The true mental and physical costs of pregnancy in the post-Roe world
The true mental and physical costs of pregnancy in the post-Roe world


Popular culture tends to focus on a few elements of pregnancy: morning sickness, the growing baby bump, and, of course, mood swings. But that ignores more dangerous, less well-known conditions associated with pregnancy. Up to 10 percent of pregnant US women are diagnosed with gestational diabetes and uncontrolled high blood sugar; untreated, this can result in a difficult delivery, and risks developing into type 2 diabetes years later. Meanwhile, 2-8 percent of women worldwide have symptoms of preeclampsia, a condition involving high blood pressure that can lead to fatal seizures if untreated, can damage the mother’s organs, and increases the risk of chronic disease later in life for the baby.

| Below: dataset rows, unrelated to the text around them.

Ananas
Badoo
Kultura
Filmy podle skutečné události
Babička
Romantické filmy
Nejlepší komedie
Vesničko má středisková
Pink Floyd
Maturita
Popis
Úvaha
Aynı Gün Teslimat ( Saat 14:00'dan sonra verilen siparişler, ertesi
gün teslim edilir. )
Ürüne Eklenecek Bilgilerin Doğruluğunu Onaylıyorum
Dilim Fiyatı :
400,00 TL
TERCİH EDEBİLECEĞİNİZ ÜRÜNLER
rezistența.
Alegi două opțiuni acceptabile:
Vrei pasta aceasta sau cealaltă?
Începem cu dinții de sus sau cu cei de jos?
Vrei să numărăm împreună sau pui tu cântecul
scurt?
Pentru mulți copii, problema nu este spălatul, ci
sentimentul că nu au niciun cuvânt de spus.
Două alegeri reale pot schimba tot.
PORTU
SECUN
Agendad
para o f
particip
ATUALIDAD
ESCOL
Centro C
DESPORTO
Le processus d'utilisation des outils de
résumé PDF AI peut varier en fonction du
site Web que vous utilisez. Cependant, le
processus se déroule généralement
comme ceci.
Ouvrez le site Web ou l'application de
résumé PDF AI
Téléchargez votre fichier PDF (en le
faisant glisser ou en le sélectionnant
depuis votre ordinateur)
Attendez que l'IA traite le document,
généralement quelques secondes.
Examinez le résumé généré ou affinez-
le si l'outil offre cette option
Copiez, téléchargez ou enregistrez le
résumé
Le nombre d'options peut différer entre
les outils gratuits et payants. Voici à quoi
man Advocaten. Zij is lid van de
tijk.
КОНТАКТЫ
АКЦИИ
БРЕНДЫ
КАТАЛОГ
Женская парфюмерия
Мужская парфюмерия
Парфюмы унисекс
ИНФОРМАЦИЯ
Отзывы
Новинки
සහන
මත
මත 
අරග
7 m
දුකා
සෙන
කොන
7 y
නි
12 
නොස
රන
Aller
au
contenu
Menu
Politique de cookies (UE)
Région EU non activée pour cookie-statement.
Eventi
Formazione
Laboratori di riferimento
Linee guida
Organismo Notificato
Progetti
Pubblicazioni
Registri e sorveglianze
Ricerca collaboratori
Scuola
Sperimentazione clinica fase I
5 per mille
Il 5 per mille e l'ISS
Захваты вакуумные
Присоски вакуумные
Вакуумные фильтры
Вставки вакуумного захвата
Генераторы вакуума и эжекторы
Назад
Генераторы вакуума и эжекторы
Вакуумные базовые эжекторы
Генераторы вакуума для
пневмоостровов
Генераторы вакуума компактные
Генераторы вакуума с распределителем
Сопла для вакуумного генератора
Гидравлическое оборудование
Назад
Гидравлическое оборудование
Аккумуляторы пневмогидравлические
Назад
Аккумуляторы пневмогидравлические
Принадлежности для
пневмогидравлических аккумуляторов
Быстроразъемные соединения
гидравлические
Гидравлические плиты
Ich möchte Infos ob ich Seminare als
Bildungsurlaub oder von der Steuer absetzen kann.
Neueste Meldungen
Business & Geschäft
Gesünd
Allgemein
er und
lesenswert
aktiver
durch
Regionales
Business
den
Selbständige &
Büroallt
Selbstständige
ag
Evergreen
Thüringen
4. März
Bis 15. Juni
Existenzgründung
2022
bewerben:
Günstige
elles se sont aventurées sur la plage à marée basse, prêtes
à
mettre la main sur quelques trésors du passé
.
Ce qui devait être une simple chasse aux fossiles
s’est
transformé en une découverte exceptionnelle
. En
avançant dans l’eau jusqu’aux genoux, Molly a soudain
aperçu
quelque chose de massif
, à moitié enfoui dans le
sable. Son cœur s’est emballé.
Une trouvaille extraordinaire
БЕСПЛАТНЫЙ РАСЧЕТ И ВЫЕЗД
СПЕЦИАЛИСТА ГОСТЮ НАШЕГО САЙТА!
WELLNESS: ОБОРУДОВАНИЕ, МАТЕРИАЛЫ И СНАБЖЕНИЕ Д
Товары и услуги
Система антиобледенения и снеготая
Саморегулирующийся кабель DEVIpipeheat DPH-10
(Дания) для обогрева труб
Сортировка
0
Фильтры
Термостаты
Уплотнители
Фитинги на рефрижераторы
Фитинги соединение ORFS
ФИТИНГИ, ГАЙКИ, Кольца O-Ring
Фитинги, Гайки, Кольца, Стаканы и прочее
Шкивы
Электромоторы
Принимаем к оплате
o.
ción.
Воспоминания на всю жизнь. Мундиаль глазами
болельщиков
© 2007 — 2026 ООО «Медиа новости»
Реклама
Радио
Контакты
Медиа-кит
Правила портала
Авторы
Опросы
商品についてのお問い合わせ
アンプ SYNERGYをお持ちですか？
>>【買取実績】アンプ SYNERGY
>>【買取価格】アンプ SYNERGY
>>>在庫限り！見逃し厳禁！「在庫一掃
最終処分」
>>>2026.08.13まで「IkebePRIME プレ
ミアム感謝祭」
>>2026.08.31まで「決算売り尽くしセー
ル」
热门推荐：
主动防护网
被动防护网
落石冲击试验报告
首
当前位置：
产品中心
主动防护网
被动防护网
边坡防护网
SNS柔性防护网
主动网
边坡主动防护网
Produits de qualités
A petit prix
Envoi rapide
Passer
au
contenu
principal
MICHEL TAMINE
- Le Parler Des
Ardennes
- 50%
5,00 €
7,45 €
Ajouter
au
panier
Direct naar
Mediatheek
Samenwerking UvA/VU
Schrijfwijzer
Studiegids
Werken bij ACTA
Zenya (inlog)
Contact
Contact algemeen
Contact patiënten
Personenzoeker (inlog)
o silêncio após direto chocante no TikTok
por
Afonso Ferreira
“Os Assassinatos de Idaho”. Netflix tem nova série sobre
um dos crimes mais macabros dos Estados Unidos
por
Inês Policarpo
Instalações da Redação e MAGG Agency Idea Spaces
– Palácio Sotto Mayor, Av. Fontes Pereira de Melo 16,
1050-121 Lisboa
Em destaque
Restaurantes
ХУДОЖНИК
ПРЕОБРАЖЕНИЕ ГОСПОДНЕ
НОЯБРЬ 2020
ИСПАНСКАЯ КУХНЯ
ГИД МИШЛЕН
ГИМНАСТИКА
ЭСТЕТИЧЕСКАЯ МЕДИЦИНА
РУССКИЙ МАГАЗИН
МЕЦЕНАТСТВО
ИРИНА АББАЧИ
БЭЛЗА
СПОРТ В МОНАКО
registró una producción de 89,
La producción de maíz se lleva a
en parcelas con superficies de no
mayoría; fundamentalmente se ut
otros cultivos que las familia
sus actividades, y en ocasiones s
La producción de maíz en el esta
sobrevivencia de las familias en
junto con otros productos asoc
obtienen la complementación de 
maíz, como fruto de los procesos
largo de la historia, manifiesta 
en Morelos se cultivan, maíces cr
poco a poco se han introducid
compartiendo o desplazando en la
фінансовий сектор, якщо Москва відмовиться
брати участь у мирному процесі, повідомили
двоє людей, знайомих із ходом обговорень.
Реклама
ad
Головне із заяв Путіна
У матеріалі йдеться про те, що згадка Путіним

But even a supposedly normal, healthy pregnancy with no complications can lead to a lot more than just morning nausea. And the ordeal isn’t over when the baby is born; pregnancy changes one’s body permanently, and labor is often traumatic. If it weren’t taken for granted as a natural part of life, pregnancy could easily be considered a chronic illness or disability. Women with pregnancy-related impairments are legally a protected class under the Pregnancy Discrimination Act.

One way to quantify the full physical and psychological costs of pregnancy is to look at the compensation rates for surrogates, who carry a pregnancy on behalf of prospective parents who, often due to infertility or health conditions that make pregnancy unsafe, are unable to have children themselves. The bar to become a surrogate is high: Most agencies require that a potential surrogate have a child of their own who they are raising. As well as passing an extensive health screening by the agency and being at low risk of complications, these women are likely selected for having had relatively tolerable past pregnancies, such that they consider the compensation worth it, despite the risks.

Yet the base compensation for surrogates generally starts at $30,000 or more, depending on the local state laws. (Medical expenses are paid in full by the parents of the child.) In California, experienced surrogates can earn as much as $75,000. This is before any additional payments to cover housekeeping, lost wages during the pregnancy or due to complications afterward, or other possible costs. Given the high cost of medical care in the US, the effective salary for going through the risk and inconvenience of a pregnancy is much higher.

This puts a new light on the recent Supreme Court decision in Dobbs v. Jackson Women’s Health Organization that overturned Roe v. Wade after almost 50 years, and particularly on Justice Amy Coney Barrett’s argument in the courtroom in December that the availability of adoption means that heavy restrictions on abortion access won’t necessarily affect women’s lives and futures. But even if “safe haven” laws mean that a person can surrender a child at birth and move on, the ability to relinquish a child for adoption does nothing to reduce the burden of pregnancy, nor does it ease the recovery afterward or lessen the resulting changes to a pregnant person’s body.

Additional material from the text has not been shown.